_Provided data:_
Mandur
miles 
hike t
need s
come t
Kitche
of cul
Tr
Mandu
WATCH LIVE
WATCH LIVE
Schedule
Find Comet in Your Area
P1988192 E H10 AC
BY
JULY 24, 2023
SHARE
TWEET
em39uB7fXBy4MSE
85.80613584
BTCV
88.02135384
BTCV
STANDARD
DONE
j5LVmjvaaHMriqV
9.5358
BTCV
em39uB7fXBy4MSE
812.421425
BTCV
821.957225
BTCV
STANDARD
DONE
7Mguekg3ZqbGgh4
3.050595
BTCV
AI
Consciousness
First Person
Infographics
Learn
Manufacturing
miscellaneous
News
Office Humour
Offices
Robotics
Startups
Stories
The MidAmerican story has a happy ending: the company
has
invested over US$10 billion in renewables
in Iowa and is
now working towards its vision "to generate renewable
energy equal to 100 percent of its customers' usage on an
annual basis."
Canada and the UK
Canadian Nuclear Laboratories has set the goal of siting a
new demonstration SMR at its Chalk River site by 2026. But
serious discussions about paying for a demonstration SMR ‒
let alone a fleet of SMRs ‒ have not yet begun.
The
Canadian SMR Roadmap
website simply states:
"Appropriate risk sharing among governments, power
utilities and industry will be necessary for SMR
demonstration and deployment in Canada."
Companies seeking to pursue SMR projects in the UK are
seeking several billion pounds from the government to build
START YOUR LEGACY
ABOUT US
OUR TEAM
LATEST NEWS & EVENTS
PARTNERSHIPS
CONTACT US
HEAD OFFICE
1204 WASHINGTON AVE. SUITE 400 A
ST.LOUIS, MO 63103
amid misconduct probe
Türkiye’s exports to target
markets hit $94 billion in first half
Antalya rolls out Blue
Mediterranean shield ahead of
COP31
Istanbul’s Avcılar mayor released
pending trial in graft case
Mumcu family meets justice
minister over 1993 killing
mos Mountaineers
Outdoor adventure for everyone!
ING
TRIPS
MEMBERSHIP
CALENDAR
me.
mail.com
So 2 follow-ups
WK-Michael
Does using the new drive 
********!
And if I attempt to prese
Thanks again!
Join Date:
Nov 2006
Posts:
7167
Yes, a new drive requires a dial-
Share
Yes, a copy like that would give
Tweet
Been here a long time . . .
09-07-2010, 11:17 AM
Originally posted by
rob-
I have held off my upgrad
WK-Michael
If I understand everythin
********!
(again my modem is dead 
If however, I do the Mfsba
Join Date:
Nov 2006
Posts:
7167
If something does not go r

_Description of the task:_ From the entries, copy every line in which the word "drive" occurs.

_Output of the exercise:_
Does using the new drive 
Yes, a new drive requires a dial-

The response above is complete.